Categorization settled by the NLA/NCCA precedent, so this was built directly.
Slot
One (river/stream site, survey cycle) cell holding that visit's MEASURED water-quality
indicators. Unlike NCCA (one cycle), NRSA gives a real multi-cycle year axis.
Source / scope
https://www.epa.gov/national-aquatic-resource-surveys/data-national-aquatic-resource-surveys.
Pilot scope = the three modern wide-format cycles 2013-14, 2018-19, 2023-24 (the 2023-24
data was posted 2026-06).

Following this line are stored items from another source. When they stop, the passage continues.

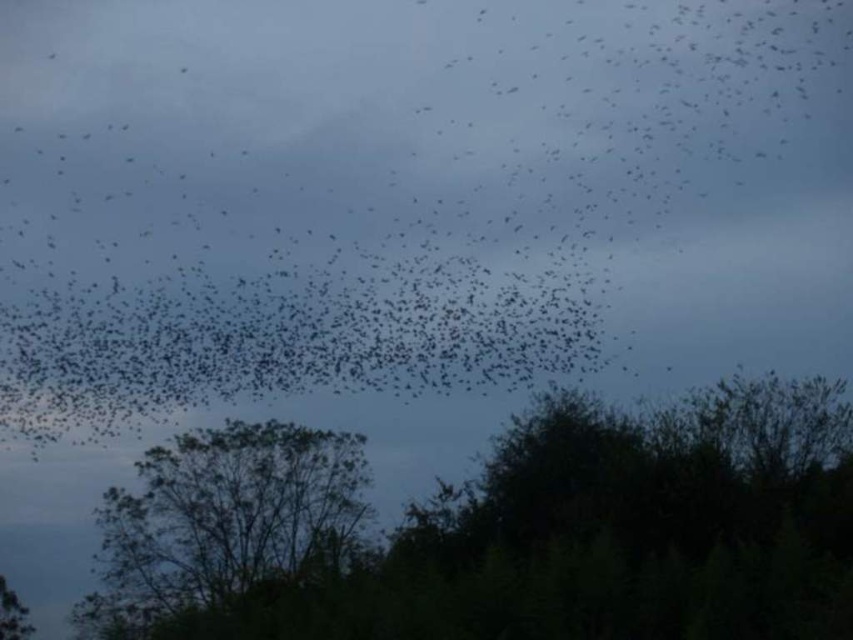 Is black matte birds at upper center smaller than green leafy tree at center?

Actually, black matte birds at upper center might be larger than green leafy tree at center.

Can you confirm if black matte birds at upper center is wider than green leafy tree at center?

Yes, black matte birds at upper center is wider than green leafy tree at center.

Does point (292, 141) come farther from viewer compared to point (256, 429)?

Yes, point (292, 141) is farther from viewer.

Where is `black matte birds at upper center`? The image size is (853, 640). black matte birds at upper center is located at coordinates (384, 216).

The older 2008-09 cycle uses a different schema and is a deferred
backfill that would extend the axis to 2008 ("data is data"). year = the cycle's nominal start
year (2013/2018/2023); a cycle label ("2013-14") is carried alongside.

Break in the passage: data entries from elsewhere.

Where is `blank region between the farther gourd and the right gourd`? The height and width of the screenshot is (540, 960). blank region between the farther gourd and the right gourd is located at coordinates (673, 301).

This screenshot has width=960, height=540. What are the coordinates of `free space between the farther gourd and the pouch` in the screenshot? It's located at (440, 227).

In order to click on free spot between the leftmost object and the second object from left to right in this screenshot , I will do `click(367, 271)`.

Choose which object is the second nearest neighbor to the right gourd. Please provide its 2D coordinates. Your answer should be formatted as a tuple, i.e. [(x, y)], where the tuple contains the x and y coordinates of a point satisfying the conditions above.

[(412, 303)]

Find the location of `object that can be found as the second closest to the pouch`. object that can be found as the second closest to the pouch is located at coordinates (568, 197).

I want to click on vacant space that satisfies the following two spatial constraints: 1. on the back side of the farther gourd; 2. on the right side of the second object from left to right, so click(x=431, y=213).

Measured reality — IN / OUT (bright line feedback_measured_reality_only)
- IN — raw per-site lab measurements: total nitrogen, total phosphorus, chlorophyll-a, conductivity, pH, turbidity, dissolved organic carbon, acid-neutralizing capacity.
- OUT — the survey's design-based condition estimates (the
*_allcondrollups carry population weights that extrapolate the sampled sites to "% of US river miles in good condition" = a computed population estimate) and the MMI / index scores.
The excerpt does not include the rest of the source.